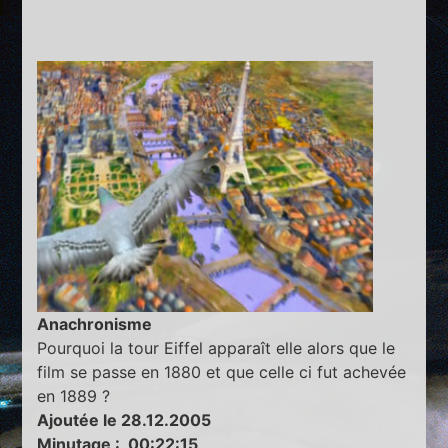
Anachronisme
Pourquoi la tour Eiffel apparaît elle alors que le
film se passe en 1880 et que celle ci fut achevée
en 1889 ?
Ajoutée le 28.12.2005
Minutage : 00:22:15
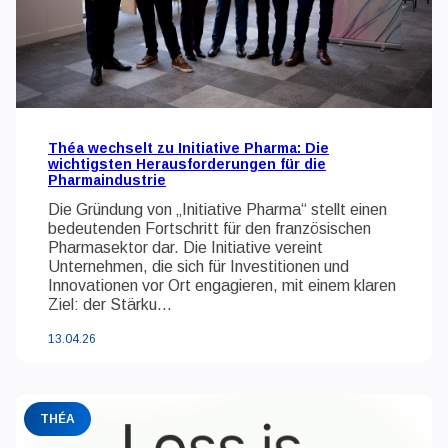
Théa wechselt zu Initiative Pharma: Die
wichtigsten Herausforderungen für die
Pharmaindustrie
Die Gründung von „Initiative Pharma“ stellt einen
bedeutenden Fortschritt für den französischen
Pharmasektor dar. Die Initiative vereint
Unternehmen, die sich für Investitionen und
Innovationen vor Ort engagieren, mit einem klaren
Ziel: der Stärku...
13.04.26
THÉA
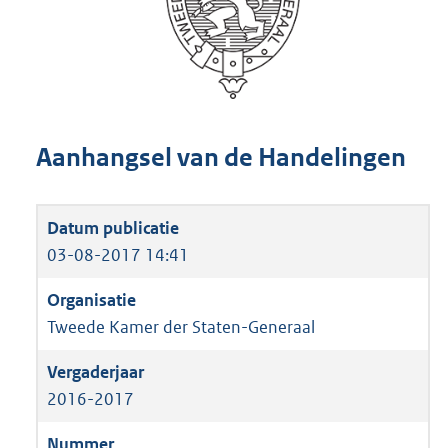
Aanhangsel van de Handelingen
03-08-2017 14:41
Tweede Kamer der Staten-Generaal
2016-2017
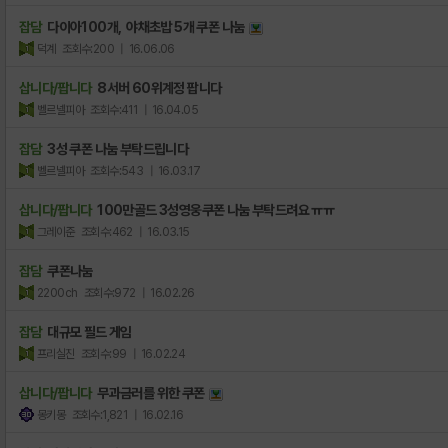
잡담
다이아100개, 야채초밥 5개 쿠폰 나눔
덕계
조회수:200
| 16.06.06
삽니다/팝니다
8서버 60위계정 팝니다
벨르넬피아
조회수:411
| 16.04.05
잡담
3성 쿠폰 나눔 부탁드립니다
벨르넬피아
조회수:543
| 16.03.17
삽니다/팝니다
100만골드 3성영웅쿠폰 나눔 부탁드려요 ㅠㅠ
그레이준
조회수:462
| 16.03.15
잡담
쿠폰나눔
2200ch
조회수:972
| 16.02.26
잡담
대규모 필드 게임
프리실진
조회수:99
| 16.02.24
삽니다/팝니다
무과금러를 위한 쿠폰
몽키몽
조회수:1,821
| 16.02.16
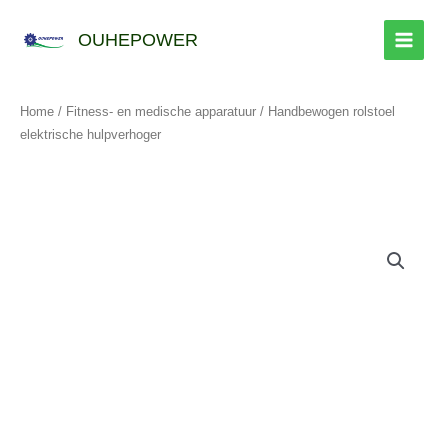
Overslaan
naar
OUHEPOWER
inhoud
Home
/
Fitness- en medische apparatuur
/ Handbewogen rolstoel
elektrische hulpverhoger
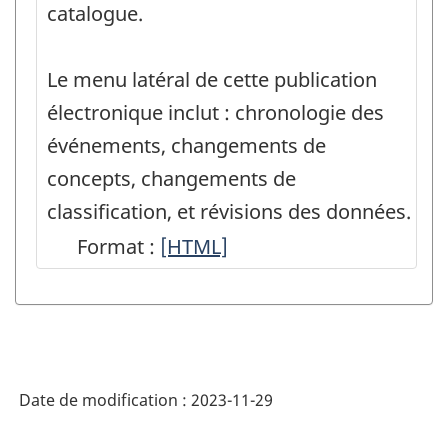
macroéconomiques
catalogue.
-
HTML
Le menu latéral de cette publication
électronique inclut : chronologie des
événements, changements de
concepts, changements de
classification, et révisions des données.
Format :
Les
[HTML]
nouveautés
en
matière
des
Date de modification :
2023-11-29
comptes
économiques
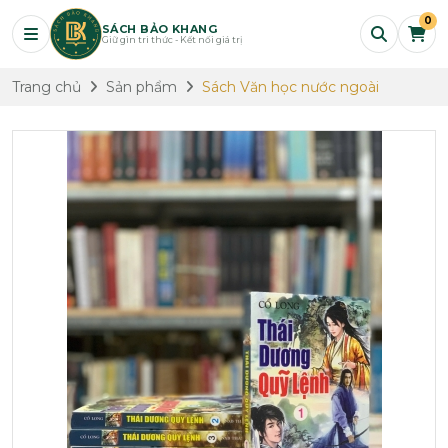
0
SÁCH BẢO KHANG
Giữ gìn tri thức - Kết nối giá trị
Trang chủ
Sản phẩm
Sách Văn học nước ngoài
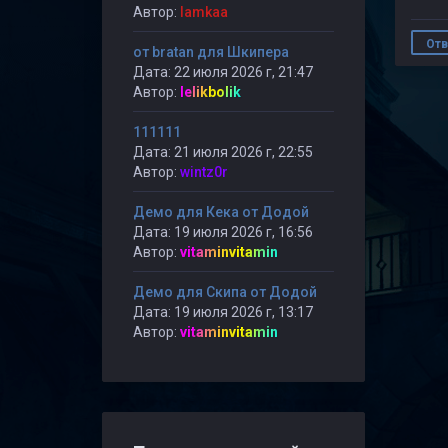
Автор:
lamkaa
Отв
от bratan для Шкипера
Дата: 22 июля 2026 г, 21:47
Автор:
lelikbolik
111111
Дата: 21 июля 2026 г, 22:55
Автор:
wintz0r
Демо для Кека от Додой
Дата: 19 июля 2026 г, 16:56
Автор:
vitaminvitamin
Демо для Скипа от Додой
Дата: 19 июля 2026 г, 13:17
Автор:
vitaminvitamin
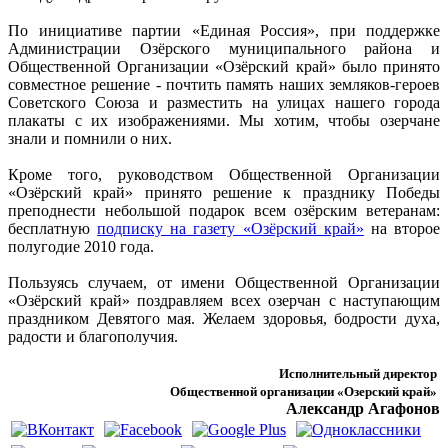
По инициативе партии «Единая Россия», при поддержке
Администрации Озёрского муниципального района и
Общественной Организации «Озёрский край» было принято
совместное решение - почтить память наших земляков-героев
Советского Союза и разместить на улицах нашего города
плакаты с их изображениями. Мы хотим, чтобы озерчане
знали и помнили о них.
Кроме того, руководством Общественной Организации
«Озёрский край» принято решение к празднику Победы
преподнести небольшой подарок всем озёрским ветеранам:
бесплатную
подписку на газету «Озёрский край»
на второе
полугодие 2010 года.
Пользуясь случаем, от имени Общественной Организации
«Озёрский край» поздравляем всех озерчан с наступающим
праздником Девятого мая. Желаем здоровья, бодрости духа,
радости и благополучия.
Исполнительный директор
Общественной организации «Озерский край»
Александр Агафонов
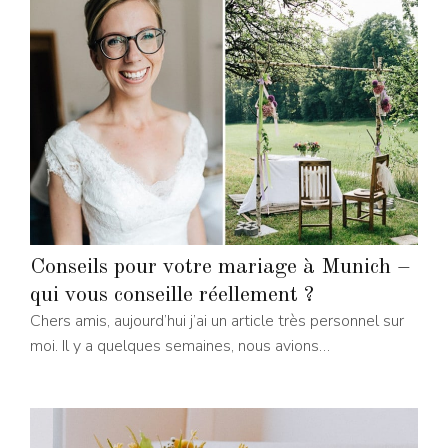
Conseils pour votre mariage à Munich –
qui vous conseille réellement ?
Chers amis, aujourd’hui j’ai un article très personnel sur
moi. Il y a quelques semaines, nous avions…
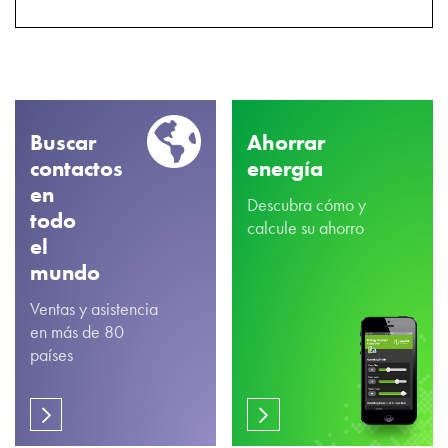
Buscar
Ahorrar
contactos
energía
en
Descubra cómo y
todo
calcule su ahorro
el
mundo
Ventas y asistencia
en más de 80
países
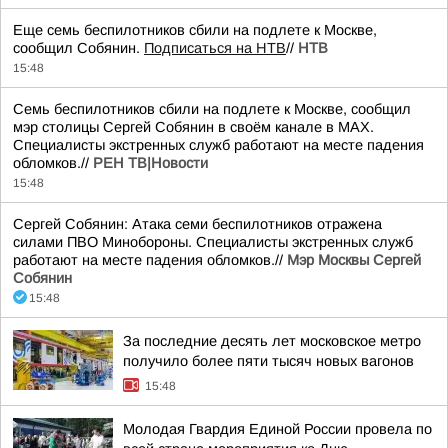
Еще семь беспилотников сбили на подлете к Москве,
сообщил Собянин.
Подписаться на НТВ
//
НТВ
15:48
Семь беспилотников сбили на подлете к Москве, сообщил
мэр столицы Сергей Собянин в своём канале в МАХ.
Специалисты экстренных служб работают на месте падения
обломков.//
РЕН ТВ|Новости
15:48
Сергей Собянин: Атака семи беспилотников отражена
силами ПВО Минобороны. Специалисты экстренных служб
работают на месте падения обломков.//
Мэр Москвы Сергей
Собянин
15:48
За последние десять лет московское метро
получило более пяти тысяч новых вагонов
15:48
Молодая Гвардия Единой России провела по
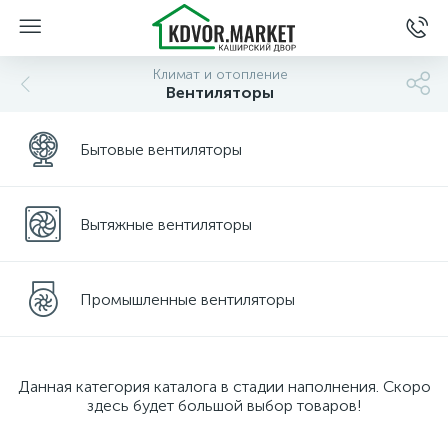
Климат и отопление
Вентиляторы
Бытовые вентиляторы
Вытяжные вентиляторы
Промышленные вентиляторы
Данная категория каталога в стадии наполнения. Скоро
здесь будет большой выбор товаров!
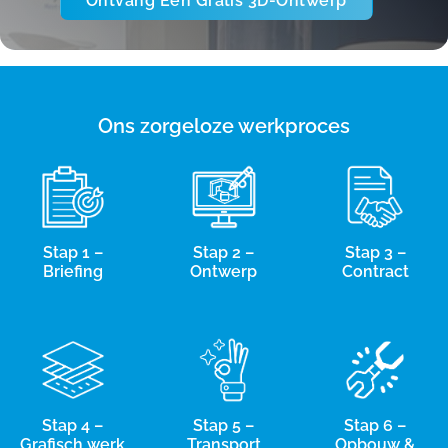
Ontvang Een Gratis 3D-Ontwerp
Ons zorgeloze werkproces
Stap 1 –
Stap 2 –
Stap 3 –
Briefing
Ontwerp
Contract
Stap 4 –
Stap 5 –
Stap 6 –
Grafisch werk
Transport
Opbouw &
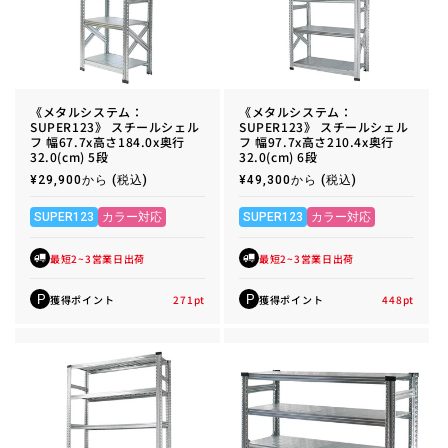
《メタルシステム：
《メタルシステム：
SUPER123》 スチールシェル
SUPER123》 スチールシェル
フ 幅67.7x高さ184.0x奥行
フ 幅97.7x高さ210.4x奥行
32.0(cm) 5段
32.0(cm) 6段
通
¥29,900から
(税込)
通
¥49,300から
(税込)
常
常
価
価
格
格
SUPER123
カラー対応
SUPER123
カラー対応
最短2~3営業日出荷
最短2~3営業日出荷
獲得ポイント
271
pt
獲得ポイント
448
pt
P
P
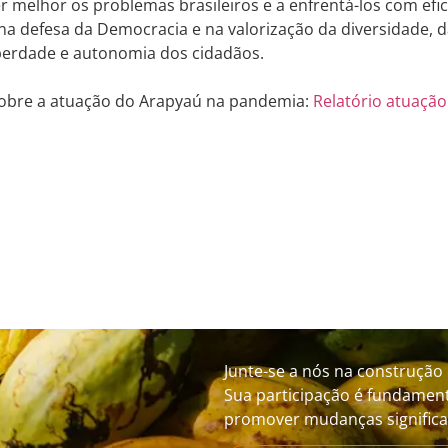
melhor os problemas brasileiros e a enfrentá-los com efic
na defesa da Democracia e na valorização da diversidade, d
iberdade e autonomia dos cidadãos.
sobre a atuação do Arapyaú na pandemia:
Relatório atuaçã
Junte-se a nós na construção 
Sua participação é fundament
promover mudanças significat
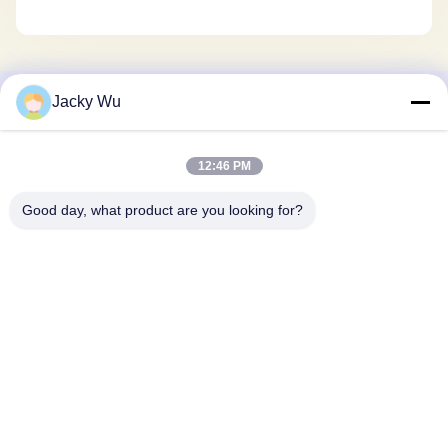
Jacky Wu
Contactez rapidement
Adresse
12:46 PM
Je ne veux pas.5, bâtiment 11, port industriel international
Good day, what product are you looking for?
de Juneng, n°117, rue Nansan, zone de développement
économique, district de Longquanyi, Chengdu, province du
Sichuan, Chine
Télégramme
86--13641973820
E-mail
daisenchina@gmail.com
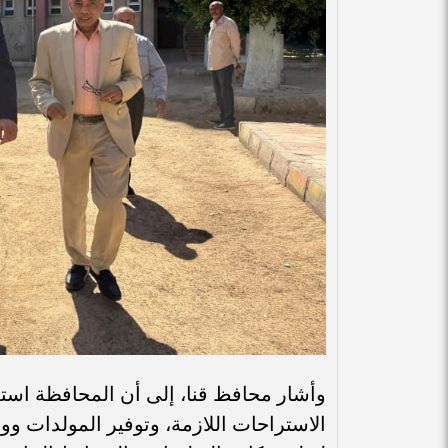
وأشار محافظ قنا، إلى أن المحافظة اس
الاستراحات اللازمة، وتوفير المولدات ووس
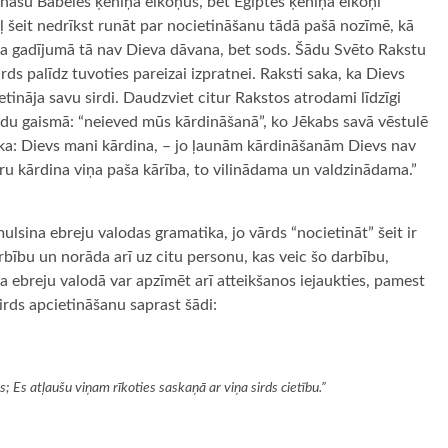
ināšu Bābeles ķēniņa elkoņus, bet Ēģiptes ķēniņa elkoņi
ļ šeit nedrīkst runāt par nocietināšanu tādā pašā nozīmē, kā
ona gadījumā tā nav Dieva dāvana, bet sods. Šādu Svēto Rakstu
rds palīdz tuvoties pareizai izpratnei. Raksti saka, ka Dievs
etināja savu sirdi. Daudzviet citur Rakstos atrodami līdzīgi
rdu gaismā: “neieved mūs kārdināšanā”, ko Jēkabs savā vēstulē
esaka: Dievs mani kārdina, – jo ļaunām kārdināšanām Dievs nav
ru kārdina viņa paša kārība, to vilinādama un valdzinādama.”
lsina ebreju valodas gramatika, jo vārds “nocietināt” šeit ir
rbību un norāda arī uz citu personu, kas veic šo darbību,
ba ebreju valodā var apzīmēt arī atteikšanos iejaukties, pamest
irds apcietināšanu saprast šādi:
s; Es atļaušu viņam rīkoties saskaņā ar viņa sirds cietību.”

※

- _What needs to be done_:
Leave out the pictures and give the rest of the records again exactly.

- _Output_:
Anachronisme
Pourquoi la tour Eiffel apparaît elle alors que le
film se passe en 1880 et que celle ci fut achevée
en 1889 ?
Ajoutée le 28.12.2005
Minutage : 00:22:15
Théa wechselt zu Initiative Pharma: Die
wichtigsten Herausforderungen für die
Pharmaindustrie
Die Gründung von „Initiative Pharma“ stellt einen
bedeutenden Fortschritt für den französischen
Pharmasektor dar. Die Initiative vereint
Unternehmen, die sich für Investitionen und
Innovationen vor Ort engagieren, mit einem klaren
Ziel: der Stärku...
13.04.26
THÉA
Aanhangsel van de Handelingen
03-08-2017 14:41
Tweede Kamer der Staten-Generaal
2016-2017
잡담
다이아100개, 야채초밥 5개 쿠폰 나눔
덕계
조회수:200
| 16.06.06
삽니다/팝니다
8서버 60위계정 팝니다
벨르넬피아
조회수:411
| 16.04.05
잡담
3성 쿠폰 나눔 부탁드립니다
벨르넬피아
조회수:543
| 16.03.17
삽니다/팝니다
100만골드 3성영웅쿠폰 나눔 부탁드려요 ㅠㅠ
그레이준
조회수:462
| 16.03.15
잡담
쿠폰나눔
2200ch
조회수:972
| 16.02.26
잡담
대규모 필드 게임
프리실진
조회수:99
| 16.02.24
삽니다/팝니다
무과금러를 위한 쿠폰
몽키몽
조회수:1,821
| 16.02.16
Overslaan
naar
OUHEPOWER
inhoud
Home
/
Fitness- en medische apparatuur
/ Handbewogen rolstoel
elektrische hulpverhoger
macroéconomiques
catalogue.
-
HTML
Le menu latéral de cette publication
électronique inclut : chronologie des
événements, changements de
concepts, changements de
classification, et révisions des données.
Format :
Les
[HTML]
nouveautés
en
matière
des
Date de modification :
2023-11-29
comptes
économiques
0
SÁCH BẢO KHANG
Giữ gìn tri thức - Kết nối giá trị
Trang chủ
Sản phẩm
Sách Văn học nước ngoài
Автор:
lamkaa
Отв
от bratan для Шкипера
Дата: 22 июля 2026 г, 21:47
Автор:
lelikbolik
111111
Дата: 21 июля 2026 г, 22:55
Автор:
wintz0r
Демо для Кека от Додой
Дата: 19 июля 2026 г, 16:56
Автор:
vitaminvitamin
Демо для Скипа от Додой
Дата: 19 июля 2026 г, 13:17
Автор:
vitaminvitamin
По инициативе партии «Единая Россия», при поддержке
Администрации Озёрского муниципального района и
Общественной Организации «Озёрский край» было принято
совместное решение - почтить память наших земляков-героев
Советского Союза и разместить на улицах нашего города
плакаты с их изображениями. Мы хотим, чтобы озерчане
знали и помнили о них.
Кроме того, руководством Общественной Организации
«Озёрский край» принято решение к празднику Победы
преподнести небольшой подарок всем озёрским ветеранам:
бесплатную
подписку на газету «Озёрский край»
на второе
полугодие 2010 года.
Пользуясь случаем, от имени Общественной Организации
«Озёрский край» поздравляем всех озерчан с наступающим
праздником Девятого мая. Желаем здоровья, бодрости духа,
радости и благополучия.
Исполнительный директор
Общественной организации «Озерский край»
Александр Агафонов
Conseils pour votre mariage à Munich –
qui vous conseille réellement ?
Chers amis, aujourd’hui j’ai un article très personnel sur
moi. Il y a quelques semaines, nous avions…
Buscar
Ahorrar
contactos
energía
en
Descubra cómo y
todo
calcule su ahorro
el
mundo
Ventas y asistencia
en más de 80
países
Еще семь беспилотников сбили на подлете к Москве,
сообщил Собянин.
Подписаться на НТВ
//
НТВ
15:48
Семь беспилотников сбили на подлете к Москве, сообщил
мэр столицы Сергей Собянин в своём канале в МАХ.
Специалисты экстренных служб работают на месте падения
обломков.//
РЕН ТВ|Новости
15:48
Сергей Собянин: Атака семи беспилотников отражена
силами ПВО Минобороны. Специалисты экстренных служб
работают на месте падения обломков.//
Мэр Москвы Сергей
Собянин
15:48
За последние десять лет московское метро
получило более пяти тысяч новых вагонов
15:48
Молодая Гвардия Единой России провела по
Климат и отопление
Вентиляторы
Бытовые вентиляторы
Вытяжные вентиляторы
Промышленные вентиляторы
Данная категория каталога в стадии наполнения. Скоро
здесь будет большой выбор товаров!
Ontvang Een Gratis 3D-Ontwerp
Ons zorgeloze werkproces
Stap 1 –
Stap 2 –
Stap 3 –
Briefing
Ontwerp
Contract
Stap 4 –
Stap 5 –
Stap 6 –
Grafisch werk
Transport
Opbouw &
《メタルシステム：
《メタルシステム：
SUPER123》 スチールシェル
SUPER123》 スチールシェル
フ 幅67.7x高さ184.0x奥行
フ 幅97.7x高さ210.4x奥行
32.0(cm) 5段
32.0(cm) 6段
通
¥29,900から
(税込)
通
¥49,300から
(税込)
常
常
価
価
格
格
SUPER123
カラー対応
SUPER123
カラー対応
最短2~3営業日出荷
最短2~3営業日出荷
獲得ポイント
271
pt
獲得ポイント
448
pt
P
P
melhor os problemas brasileiros e a enfrentá-los com efic
na defesa da Democracia e na valorização da diversidade, d
iberdade e autonomia dos cidadãos.
sobre a atuação do Arapyaú na pandemia:
Relatório atuaçã
Junte-se a nós na construção 
Sua participação é fundament
promover mudanças significat
Jacky Wu
Contactez rapidement
Adresse
12:46 PM
Je ne veux pas.5, bâtiment 11, port industriel international
Good day, what product are you looking for?
de Juneng, n°117, rue Nansan, zone de développement
économique, district de Longquanyi, Chengdu, province du
Sichuan, Chine
Télégramme
86--13641973820
E-mail
daisenchina@gmail.com
وأشار محافظ قنا، إلى أن المحافظة اس
الاستراحات اللازمة، وتوفير المولدات ووس
ināšu Bābeles ķēniņa elkoņus, bet Ēģiptes ķēniņa elkoņi
ļ šeit nedrīkst runāt par nocietināšanu tādā pašā nozīmē, kā
ona gadījumā tā nav Dieva dāvana, bet sods. Šādu Svēto Rakstu
rds palīdz tuvoties pareizai izpratnei. Raksti saka, ka Dievs
etināja savu sirdi. Daudzviet citur Rakstos atrodami līdzīgi
rdu gaismā: “neieved mūs kārdināšanā”, ko Jēkabs savā vēstulē
esaka: Dievs mani kārdina, – jo ļaunām kārdināšanām Dievs nav
ru kārdina viņa paša kārība, to vilinādama un valdzinādama.”
lsina ebreju valodas gramatika, jo vārds “nocietināt” šeit ir
rbību un norāda arī uz citu personu, kas veic šo darbību,
ba ebreju valodā var apzīmēt arī atteikšanos iejaukties, pamest
irds apcietināšanu saprast šādi:
s; Es atļaušu viņam rīkoties saskaņā ar viņa sirds cietību.”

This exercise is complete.